▼

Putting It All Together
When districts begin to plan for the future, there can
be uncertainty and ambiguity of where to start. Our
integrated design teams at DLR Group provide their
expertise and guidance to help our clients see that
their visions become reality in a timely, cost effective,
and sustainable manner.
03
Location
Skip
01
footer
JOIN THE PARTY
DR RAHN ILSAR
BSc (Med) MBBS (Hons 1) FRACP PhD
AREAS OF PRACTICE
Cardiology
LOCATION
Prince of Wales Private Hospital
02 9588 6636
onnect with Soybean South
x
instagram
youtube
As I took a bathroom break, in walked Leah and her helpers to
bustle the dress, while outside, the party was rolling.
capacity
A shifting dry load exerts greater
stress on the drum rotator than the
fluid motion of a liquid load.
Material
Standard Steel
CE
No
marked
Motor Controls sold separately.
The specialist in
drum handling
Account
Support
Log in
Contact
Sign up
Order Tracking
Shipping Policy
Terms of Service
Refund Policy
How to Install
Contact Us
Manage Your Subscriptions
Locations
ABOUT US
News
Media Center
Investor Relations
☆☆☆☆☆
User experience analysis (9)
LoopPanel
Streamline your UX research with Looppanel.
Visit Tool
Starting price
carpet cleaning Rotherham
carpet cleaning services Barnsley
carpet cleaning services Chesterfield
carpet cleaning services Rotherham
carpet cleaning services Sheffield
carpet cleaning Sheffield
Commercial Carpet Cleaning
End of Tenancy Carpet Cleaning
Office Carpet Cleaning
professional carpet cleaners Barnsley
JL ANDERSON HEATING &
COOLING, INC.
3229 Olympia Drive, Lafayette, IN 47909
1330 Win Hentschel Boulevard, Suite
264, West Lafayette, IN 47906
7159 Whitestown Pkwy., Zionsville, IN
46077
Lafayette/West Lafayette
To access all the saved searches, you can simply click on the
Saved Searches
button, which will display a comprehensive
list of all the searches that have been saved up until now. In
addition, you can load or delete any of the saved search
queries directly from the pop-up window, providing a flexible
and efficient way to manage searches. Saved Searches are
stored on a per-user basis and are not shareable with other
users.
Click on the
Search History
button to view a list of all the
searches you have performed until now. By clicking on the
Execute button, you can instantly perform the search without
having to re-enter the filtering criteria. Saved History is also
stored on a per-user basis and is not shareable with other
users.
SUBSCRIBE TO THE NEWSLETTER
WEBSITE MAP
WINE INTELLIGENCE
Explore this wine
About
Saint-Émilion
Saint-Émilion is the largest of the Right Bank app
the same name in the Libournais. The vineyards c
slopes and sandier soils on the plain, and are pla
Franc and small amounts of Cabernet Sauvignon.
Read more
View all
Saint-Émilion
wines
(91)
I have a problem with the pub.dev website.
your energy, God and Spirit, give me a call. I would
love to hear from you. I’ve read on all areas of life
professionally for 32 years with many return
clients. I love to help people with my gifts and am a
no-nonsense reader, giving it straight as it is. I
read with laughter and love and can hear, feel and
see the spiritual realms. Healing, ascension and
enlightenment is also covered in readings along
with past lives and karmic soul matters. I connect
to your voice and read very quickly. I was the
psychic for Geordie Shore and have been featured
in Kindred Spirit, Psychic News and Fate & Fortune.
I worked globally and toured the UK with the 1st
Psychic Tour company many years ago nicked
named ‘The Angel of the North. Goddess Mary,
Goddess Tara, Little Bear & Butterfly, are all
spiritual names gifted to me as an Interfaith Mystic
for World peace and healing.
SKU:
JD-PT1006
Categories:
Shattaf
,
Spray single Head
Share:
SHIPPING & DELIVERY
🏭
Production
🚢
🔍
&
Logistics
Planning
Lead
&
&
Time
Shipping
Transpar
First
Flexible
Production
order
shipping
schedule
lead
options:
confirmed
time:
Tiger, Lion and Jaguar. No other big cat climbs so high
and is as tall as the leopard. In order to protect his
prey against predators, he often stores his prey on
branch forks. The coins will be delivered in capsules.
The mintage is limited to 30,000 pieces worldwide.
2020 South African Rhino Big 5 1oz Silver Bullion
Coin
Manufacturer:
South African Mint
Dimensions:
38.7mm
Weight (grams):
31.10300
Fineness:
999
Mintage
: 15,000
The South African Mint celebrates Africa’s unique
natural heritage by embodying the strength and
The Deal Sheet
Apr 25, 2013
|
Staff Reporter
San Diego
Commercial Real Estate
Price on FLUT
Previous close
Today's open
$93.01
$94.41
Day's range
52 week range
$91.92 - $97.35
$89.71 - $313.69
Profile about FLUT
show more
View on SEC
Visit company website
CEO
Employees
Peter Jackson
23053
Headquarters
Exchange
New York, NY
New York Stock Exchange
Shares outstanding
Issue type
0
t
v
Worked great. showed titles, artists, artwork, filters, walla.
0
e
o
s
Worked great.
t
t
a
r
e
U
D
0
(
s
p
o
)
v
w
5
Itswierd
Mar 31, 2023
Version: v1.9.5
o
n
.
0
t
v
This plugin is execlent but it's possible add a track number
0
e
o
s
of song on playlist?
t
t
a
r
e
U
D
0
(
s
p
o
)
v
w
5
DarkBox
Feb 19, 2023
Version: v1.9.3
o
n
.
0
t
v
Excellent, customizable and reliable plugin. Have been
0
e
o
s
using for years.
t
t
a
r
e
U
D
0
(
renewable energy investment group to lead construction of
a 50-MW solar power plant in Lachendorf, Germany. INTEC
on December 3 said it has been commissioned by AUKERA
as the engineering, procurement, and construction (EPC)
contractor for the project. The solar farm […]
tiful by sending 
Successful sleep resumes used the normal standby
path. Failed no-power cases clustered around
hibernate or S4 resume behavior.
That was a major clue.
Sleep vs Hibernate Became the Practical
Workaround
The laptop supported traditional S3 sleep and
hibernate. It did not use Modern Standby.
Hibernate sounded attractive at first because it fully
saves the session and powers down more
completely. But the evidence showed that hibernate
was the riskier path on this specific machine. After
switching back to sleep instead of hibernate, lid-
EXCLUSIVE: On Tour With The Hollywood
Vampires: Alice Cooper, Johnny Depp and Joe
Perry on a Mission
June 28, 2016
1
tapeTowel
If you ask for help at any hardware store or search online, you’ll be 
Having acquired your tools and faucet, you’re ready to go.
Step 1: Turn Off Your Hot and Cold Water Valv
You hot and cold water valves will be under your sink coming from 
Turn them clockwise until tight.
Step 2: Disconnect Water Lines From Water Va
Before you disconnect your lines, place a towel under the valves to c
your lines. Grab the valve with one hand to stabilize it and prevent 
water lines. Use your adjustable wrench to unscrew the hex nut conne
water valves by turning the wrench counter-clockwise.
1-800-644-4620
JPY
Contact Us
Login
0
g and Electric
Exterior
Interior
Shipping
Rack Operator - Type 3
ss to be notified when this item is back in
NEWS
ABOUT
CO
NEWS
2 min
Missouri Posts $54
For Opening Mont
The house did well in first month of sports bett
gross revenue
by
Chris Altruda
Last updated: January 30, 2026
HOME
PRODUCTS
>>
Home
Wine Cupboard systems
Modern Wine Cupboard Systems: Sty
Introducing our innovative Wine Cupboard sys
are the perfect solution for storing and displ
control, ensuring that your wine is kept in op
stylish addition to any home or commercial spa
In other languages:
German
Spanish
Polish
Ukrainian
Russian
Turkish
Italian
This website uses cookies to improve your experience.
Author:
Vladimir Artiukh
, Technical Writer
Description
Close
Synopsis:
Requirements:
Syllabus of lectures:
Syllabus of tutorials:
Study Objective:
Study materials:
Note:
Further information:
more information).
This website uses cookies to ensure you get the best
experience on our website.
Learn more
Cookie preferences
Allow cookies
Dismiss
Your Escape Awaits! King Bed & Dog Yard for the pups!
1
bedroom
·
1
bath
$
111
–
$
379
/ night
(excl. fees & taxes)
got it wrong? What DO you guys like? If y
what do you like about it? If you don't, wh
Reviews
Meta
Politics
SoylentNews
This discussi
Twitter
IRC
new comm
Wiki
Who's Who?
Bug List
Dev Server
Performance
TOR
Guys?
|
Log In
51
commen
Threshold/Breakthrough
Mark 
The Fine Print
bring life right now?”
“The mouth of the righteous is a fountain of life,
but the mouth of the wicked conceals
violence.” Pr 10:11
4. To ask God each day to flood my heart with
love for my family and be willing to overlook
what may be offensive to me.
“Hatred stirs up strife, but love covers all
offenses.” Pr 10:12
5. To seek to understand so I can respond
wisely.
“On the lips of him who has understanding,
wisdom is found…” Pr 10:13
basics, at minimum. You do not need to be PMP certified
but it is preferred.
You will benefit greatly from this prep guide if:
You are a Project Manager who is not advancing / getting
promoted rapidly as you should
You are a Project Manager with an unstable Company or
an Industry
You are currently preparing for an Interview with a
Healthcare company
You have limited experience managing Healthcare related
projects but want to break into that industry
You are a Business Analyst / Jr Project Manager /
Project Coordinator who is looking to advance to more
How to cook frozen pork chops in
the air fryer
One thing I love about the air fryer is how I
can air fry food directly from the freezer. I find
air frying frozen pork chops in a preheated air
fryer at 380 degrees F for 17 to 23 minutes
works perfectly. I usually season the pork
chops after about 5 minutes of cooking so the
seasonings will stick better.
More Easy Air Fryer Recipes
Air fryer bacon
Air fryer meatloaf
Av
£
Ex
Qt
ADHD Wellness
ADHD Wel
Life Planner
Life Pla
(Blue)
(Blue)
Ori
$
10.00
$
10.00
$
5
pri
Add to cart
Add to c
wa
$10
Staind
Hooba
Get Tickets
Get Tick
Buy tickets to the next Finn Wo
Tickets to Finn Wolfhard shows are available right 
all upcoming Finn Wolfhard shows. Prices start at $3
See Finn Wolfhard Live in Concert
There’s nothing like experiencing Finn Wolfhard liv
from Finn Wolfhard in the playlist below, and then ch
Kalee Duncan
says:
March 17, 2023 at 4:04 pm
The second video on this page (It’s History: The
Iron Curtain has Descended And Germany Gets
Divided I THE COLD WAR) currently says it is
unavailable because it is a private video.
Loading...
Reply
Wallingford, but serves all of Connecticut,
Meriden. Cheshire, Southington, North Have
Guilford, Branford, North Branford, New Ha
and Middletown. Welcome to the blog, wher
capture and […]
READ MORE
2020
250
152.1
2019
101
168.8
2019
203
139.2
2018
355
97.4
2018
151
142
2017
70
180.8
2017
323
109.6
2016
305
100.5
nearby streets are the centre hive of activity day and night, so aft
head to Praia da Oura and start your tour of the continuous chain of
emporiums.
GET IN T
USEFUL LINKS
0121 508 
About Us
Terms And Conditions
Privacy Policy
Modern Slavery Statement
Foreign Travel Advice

▲

**What is expected**
Please tally every line of the material above that has the string "energy", and write only the total.

**Expected answer**
2